_PROBLEM_. Total the lines of the entries below that hold the string "kami", then write only that total.

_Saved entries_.

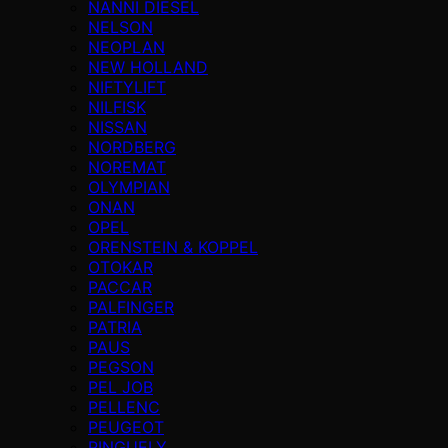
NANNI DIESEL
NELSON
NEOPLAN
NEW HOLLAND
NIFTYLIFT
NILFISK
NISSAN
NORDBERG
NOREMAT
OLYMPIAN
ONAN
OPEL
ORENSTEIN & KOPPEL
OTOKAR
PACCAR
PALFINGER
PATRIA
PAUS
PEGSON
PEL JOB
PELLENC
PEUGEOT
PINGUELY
==
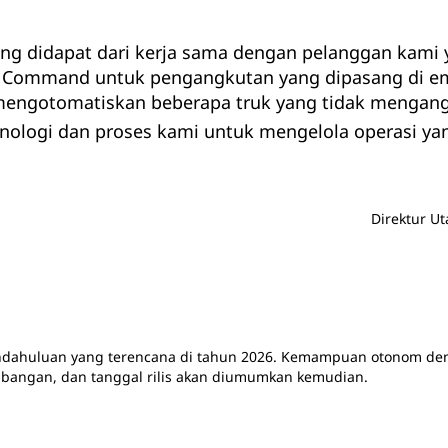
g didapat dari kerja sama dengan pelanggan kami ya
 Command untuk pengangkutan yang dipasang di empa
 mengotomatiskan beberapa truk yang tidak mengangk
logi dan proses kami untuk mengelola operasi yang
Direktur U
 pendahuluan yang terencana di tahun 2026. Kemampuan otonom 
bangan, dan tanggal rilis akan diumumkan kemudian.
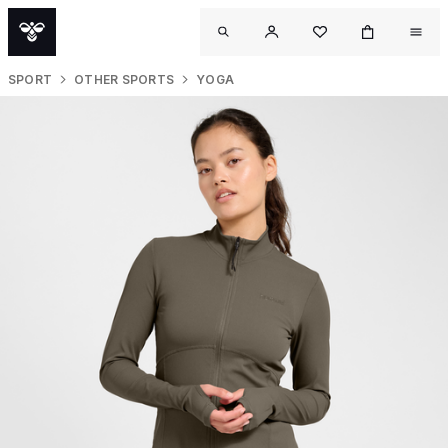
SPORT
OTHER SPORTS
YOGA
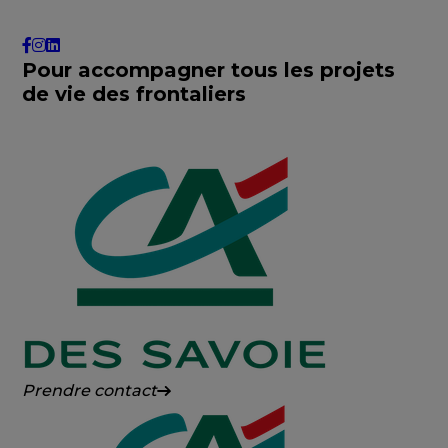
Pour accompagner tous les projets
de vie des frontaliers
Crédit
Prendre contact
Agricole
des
---
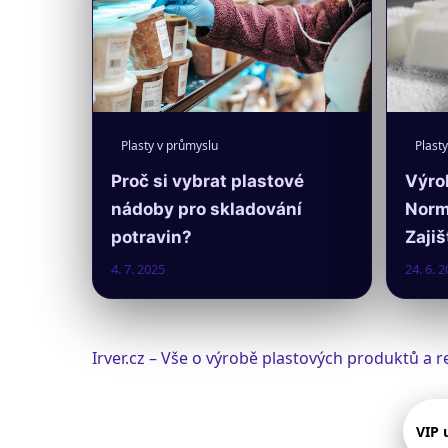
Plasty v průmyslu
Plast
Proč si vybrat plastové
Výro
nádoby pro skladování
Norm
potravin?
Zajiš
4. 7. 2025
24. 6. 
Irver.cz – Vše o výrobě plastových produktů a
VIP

_THE COMPLETED TASK_. 2